[AusNOG] GLBP Forwarder Weighting Question

Nathan Nogic nathan at manageddatasolutions.com.au
Sat Apr 13 19:05:27 EST 2013


Hi guys,

 

Breaking with recent tradition, I thought I'd throw a network question out
to the group to see if anyone has had a similar experience or can point me
at some documentation other than the cisco articles on how GLBP AVFs should
work.

 

The long and short of it is that the AVFs seem to be ignoring the weighting
when deciding which connection to send outbound traffic through. I know we
could drop one of the AVFs by decrementing its value below the lower
threshold but that would mean removing some of the load balancing and
availability options.

 

The setup is a GLBP group of two routers each with their own IP transit
connection. One router & link has a weighting of 10 and the other
router/link has a weighting of 200 with the load balancing methodology set
to weighted. In theory, the router with the weighting of 200 should be
taking 95 odd % of the traffic for that subnet.

 

The config is as follows:

 

*         Downstream devices are configured to hit the VIP not the
individual router IPs

*         The ARP tables on the router with the weighting of 200 shows that
it is picking up most of the IP addresses in the subnet as expected as it is
also the AVG. 

*         The router with the weighting of 200 is shown as the Active AVF
and the router with the weighting of 10 is in listen state (aware that a
listen AVF will still forward traffic)

*         The router with the weighting of 10 has an ARP table that does not
show any IPs from the subnet

*         Forwarder pre-emption is enabled

*         Bouncing the router with the weighting of 10 has the traffic
redirect through the other link, but once the AVF comes up (even in listen
state) it then starts transmitting traffic again.
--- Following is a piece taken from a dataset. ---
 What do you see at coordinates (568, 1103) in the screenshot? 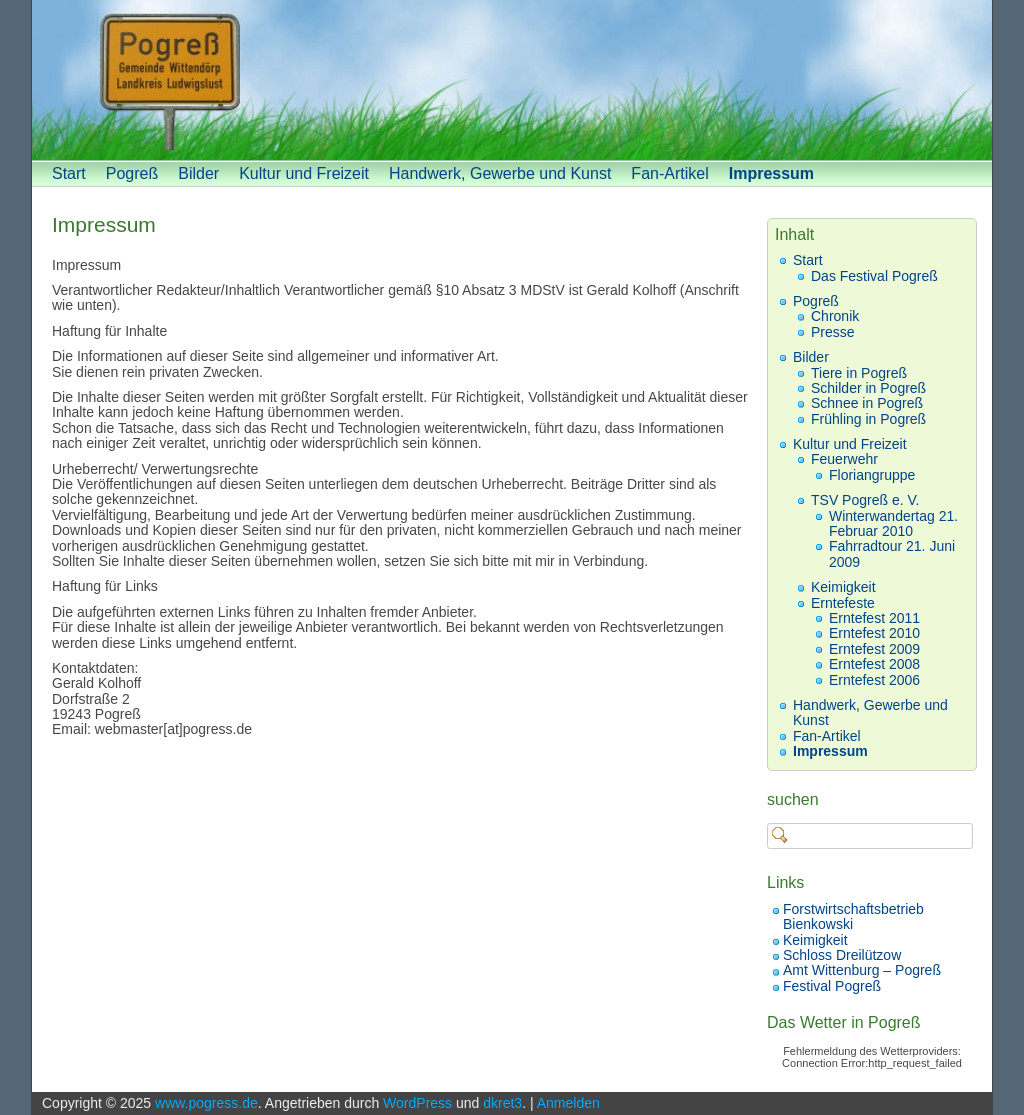 I see `Anmelden` at bounding box center [568, 1103].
*         Netflow reporting shows that the router with the weighting of 10
is transmitting a lot of data that should be going through the other router.

 

My question is whether it's just luck that the small amount of IP addresses
allocated to the AVF with the weighting of 10 happen to have noticeable
traffic or if there is some other behaviour that would explain why an AVF
that should be getting virtually no traffic seems to be sending out a lot of
traffic for that subnet?

 

The other working theory is that it's ARP / client device affinity rather
than a GLBP issue.

 

Happy to get thoughts by direct email rather than to the entire list.